**Page-level text extractions**

☆ ☆ ☆ ☆

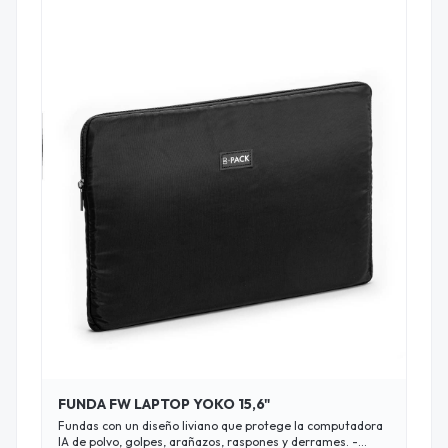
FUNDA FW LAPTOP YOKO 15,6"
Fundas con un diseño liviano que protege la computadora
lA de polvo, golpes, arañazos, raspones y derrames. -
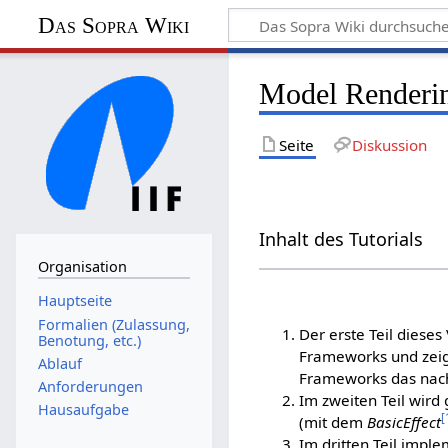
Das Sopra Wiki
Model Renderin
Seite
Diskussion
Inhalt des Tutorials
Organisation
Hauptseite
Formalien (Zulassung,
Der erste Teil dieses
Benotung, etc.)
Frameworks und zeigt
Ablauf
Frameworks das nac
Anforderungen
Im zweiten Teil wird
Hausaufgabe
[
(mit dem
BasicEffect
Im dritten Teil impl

☆ ☆ ☆ ☆

**Work to be completed**
All that is needed is the data above, repeated exactly, without the pictures.

**Task response**
FUNDA FW LAPTOP YOKO 15,6"
Fundas con un diseño liviano que protege la computadora
lA de polvo, golpes, arañazos, raspones y derrames. -
Das Sopra Wiki
Model Renderin
Seite
Diskussion
Inhalt des Tutorials
Organisation
Hauptseite
Formalien (Zulassung,
Der erste Teil dieses
Benotung, etc.)
Frameworks und zeigt
Ablauf
Frameworks das nac
Anforderungen
Im zweiten Teil wird
Hausaufgabe
[
(mit dem
BasicEffect
Im dritten Teil impl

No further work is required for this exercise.